Livros bacanos #3 - Três, de Valérie Perrin

by - quinta-feira, janeiro 16, 2025

Na minha última ida à biblioteca, a bibliotecária, que já me viu sair e entrar inúmeras vezes com livros debaixo do braço, disse-me: "Creio que temos gostos similares. Penso que gostas de histórias muito humanas com um toque negro." Pois claro, assenti. E recomendou-me Valérie Perrin. Peguei no Três e comecei a ler no próprio dia. 

É tudo o que ela disse, e mais. Daqueles, raros, que nos tiram o ar, e nos fazem pensar nele em momentos random do dia. Daqueles que, quando os terminamos, não terminam, devido à marca deixada, não como uma nódoa negra, que essa acaba por se dissipar, mas como uma tatuagem. Mesmo assim, provocam a dor da despedida. Senti isto numa mão cheia de livros ao longo de toda a vida, e senti-o agora. Não vou dizer sobre o que é, nem tecer comentários, porque foi tão pessoal e especial, que mais do que isto (recomendar) sinto que é estragar a experiência (a minha e a de futuros leitores).

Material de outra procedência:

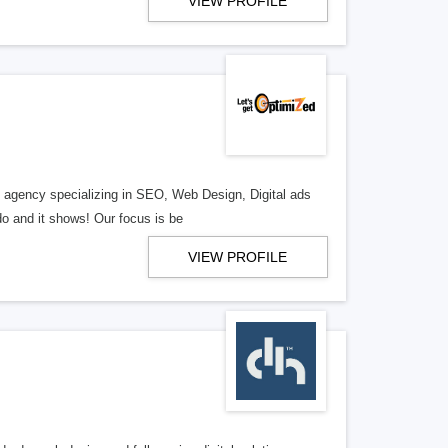
VIEW PROFILE
al agency specializing in SEO, Web Design, Digital ads
o and it shows! Our focus is be
VIEW PROFILE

Deixo apenas um trecho, não relacionado com o tema principal, que me fez lembrar o tempo em que saí do Alentejo para ir estudar para a capital:

"Desde que vive em Paris, tem a sensação de já não ver o céu. De comer betão. Antes era o verde, agora é o cinzento aquilo que tem na retina. Nunca ninguém lhe falara daquela violência. Discorre-se sobre conflitos mundiais, prisões, histórias de amor, faits divers, os pasmados, os velhos, prostituição, os desempregados, o fabrico de automóveis, mas nunca ele ouvira testemunhos sobre o que sente um provinciano quando desagua em Paris. Tudo parece imenso, perdemo-nos, sentimo-nos perdidos mesmo que não o estejamos, ninguém se fala, ninguém se vê, ninguém se cumprimenta. Os olhares voltados para um interior imenso, um labirinto de solidões. Como se uma tristeza comum estivesse colada às solas dos utentes do metro.
Paradoxalmente, apesar da opressão, da multidão, Adrien sente-se mais livre. Afogado nas massas. Ser anónimo tranquiliza-o. Aqui, não há mexericos, maledicências nem juízos de valor. Aqui, estão-se todos nas tintas para os outros. Quando se morre em Paris, ninguém sabe. Quando se morre em La Comelle, sai um artigo no jornal.